It is characterized by the type and number of elements as well as the type, strength, number and density of interrelationships on the micro level.

The complexity or complexity is determined by the number of elements and the number and type of relationships. A distinction is made between structural complexity (quotient of the number of relations and elements; degree of complexity = K = no / ne) and temporal complexity. This means the number of possible states that the system can assume in a period of time.

Description of the extremes:

simple systems complex systems
Number of elements low big
Similarity of the elements the same in all characteristics different in all characteristics
Amount of relationships low big
Relationship density ( degree of networking ) low big
Example: Pendulum Chloroplast

All degrees of expression are possible between simple and complex systems.

The complexity of a system depends on the definition of the system boundaries, the number of elements considered relevant and the interdependencies considered relevant . Many complex systems have a hierarchy-like structure: the closer (temporally and / or spatially) you get, the more details become visible. The same structures can occur again and again regardless of the scale. In this case there is no hierarchy, but rather self-similarity . In biology, self-similarity is less to be found in structures (but see cauliflower ) than in basic principles, e.g. B. the rules of evolution (overproduction - variation - selection ) apply on all structural and time levels.


It is characterized by the behavior of the system over time. Without external influences, static systems show no changes either on the macro level or on the micro level (example: stationary pendulum ). Dynamic systems are subject to constant changes on the micro level, but can at least temporarily assume a steady state on the macro level (examples: chemical equilibrium reaction, forest ecosystem ). Whether a system is viewed as static or dynamic depends on the time scale and the duration of the observation of the system. This becomes clear with systems in equilibrium, which, however, fluctuate around their equilibrium position: If the observation period is too short, it cannot be determined whether the fluctuations are a mean value or whether there is an increasing or decreasing trend (example: climate fluctuations since the beginning of the direct measurements). If a very large scale is chosen, the fluctuations cannot be determined at all; the system seems to be static.


Systems and elements are linked by relationships. These relationships can be energy, material and information flows.

Possibilities at the macro level:

Depending on the defined system boundaries, a system can be viewed as isolated, closed or open, as the distinction between system and environment depends on this.

Isolated and closed systems practically do not occur in reality, but their modeling is necessary when investigating very complex systems.


Determination is the degree of “predeterminedness” of the system: A system changes from a state Z1 to a state Z2: Z1 → Z2. In deterministic systems this transition is determined (imperative), in stochastic systems it is probable .

In principle, deterministic systems allow their behavior to be derived from a previous state, stochastic systems do not.

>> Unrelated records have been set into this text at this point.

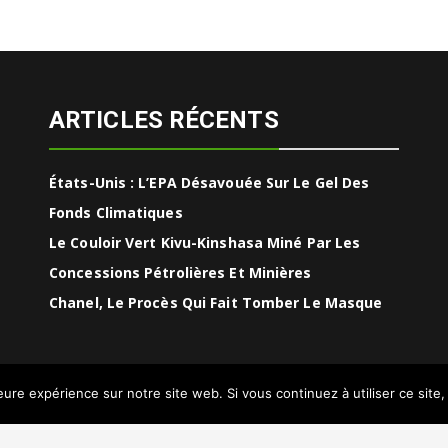
ARTICLES RÉCENTS
États-Unis : L’EPA Désavouée Sur Le Gel Des
Fonds Climatiques
Le Couloir Vert Kivu-Kinshasa Miné Par Les
Concessions Pétrolières Et Minières
Chanel, Le Procès Qui Fait Tomber Le Masque
leure expérience sur notre site web. Si vous continuez à utiliser ce sit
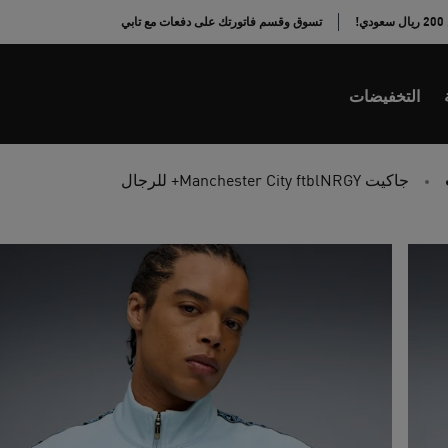
!
تسوق وقسم فاتورتك على دفعات مع تابي
التخفيضات
جاكيت Manchester City ftblNRGY+ للرجال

Classical deterministic systems allow an unambiguous determination of their state at any point in time in the past and future with sufficient accuracy (example: planetary motion ). It is sufficient here in relation to humanly manageable or relevant time periods and orders of magnitude. The development of chaotic systems cannot always be clearly determined, since all parameters must be known with theoretically infinitely great accuracy, they are sensitive to the initial conditions. With suitable (mathematical) models, relevant statements about the past and future of deterministic and stochastic systems can be made. From the complexity of a system, no statement can be made about the predictability : There are simple deterministic systems that are chaotic (e.g. double pendulum ) and complex deterministic systems ( chloroplasts during photosynthesis ).

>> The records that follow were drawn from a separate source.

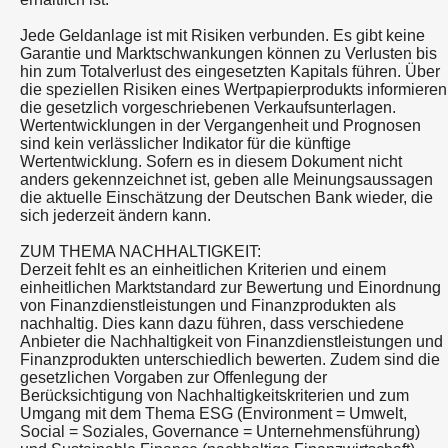
Jede Geldanlage ist mit Risiken verbunden. Es gibt keine
Garantie und Marktschwankungen können zu Verlusten bis
hin zum Totalverlust des eingesetzten Kapitals führen. Über
die speziellen Risiken eines Wertpapierprodukts informieren
die gesetzlich vorgeschriebenen Verkaufsunterlagen.
Wertentwicklungen in der Vergangenheit und Prognosen
sind kein verlässlicher Indikator für die künftige
Wertentwicklung. Sofern es in diesem Dokument nicht
anders gekennzeichnet ist, geben alle Meinungsaussagen
die aktuelle Einschätzung der Deutschen Bank wieder, die
sich jederzeit ändern kann.
ZUM THEMA NACHHALTIGKEIT:
Derzeit fehlt es an einheitlichen Kriterien und einem
einheitlichen Marktstandard zur Bewertung und Einordnung
von Finanzdienstleistungen und Finanzprodukten als
nachhaltig. Dies kann dazu führen, dass verschiedene
Anbieter die Nachhaltigkeit von Finanzdienstleistungen und
Finanzprodukten unterschiedlich bewerten. Zudem sind die
gesetzlichen Vorgaben zur Offenlegung der
Berücksichtigung von Nachhaltigkeitskriterien und zum
Umgang mit dem Thema ESG (Environment = Umwelt,
Social = Soziales, Governance = Unternehmensführung)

Considerations of the reaction of a system on the macro level in the steady state to external disturbances

options stable metastable unstable, unstable borderline stable , indifferent
reaction returns to the original state returns to the original state or changes to a new stable state does not return to the original (unstable) state every disturbance leads to a new (stable) state
Example chemical system Systems with minimum enthalpy and maximum entropy A hydrogen-oxygen mixture is stable until activated, then it reacts to form water activated transition state Diluting sulfuric acid
Example bar pendulum The focus is below the pivot point The focus is above the pivot point The center of gravity and pivot points coincide

Consider the elements at the micro level

In stable systems, the structure of the system does not change. The number, type and interaction of the elements remain constant. In unstable systems, slight changes in the system conditions are sufficient to bring about a change in the structure. These can be generated both from the outside and through internal dynamics.

With increasing complexity, the interchangeability of the elements and thus the structural stability is lost. If, in highly complex systems, an element is exchanged for another that no longer has the same properties, the overall behavior of the system can change (example: organ transplantation ).

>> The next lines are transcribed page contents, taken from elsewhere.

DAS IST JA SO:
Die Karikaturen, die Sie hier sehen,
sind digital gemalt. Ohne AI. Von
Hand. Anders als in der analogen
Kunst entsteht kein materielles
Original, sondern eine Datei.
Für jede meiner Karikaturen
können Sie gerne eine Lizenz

Which stability of a system is determined depends on the specified time scale and the observation period as well as on the definition of the disturbance: Some stable systems change into unstable states if the disturbance is sufficiently strong (example: activation of chemical reactions ). All systems can be destroyed in the event of severe interference.

Dependency of the assignment of system boundaries

The assignment to one of the stability categories also depends on the definition of the system boundaries:

Example ball / bowl system

Representation of different systems

In the event of a fault, i. H. If the ball hits the ball, it rolls back to its starting position. Too strong a push will push the ball out of the bowl and the ball will fall to the ground. The original system is thus destroyed. If, however, the system ball / bowl / floor is considered, the ball in the bowl is only in a metastable state, since it assumes a more stable state on the floor.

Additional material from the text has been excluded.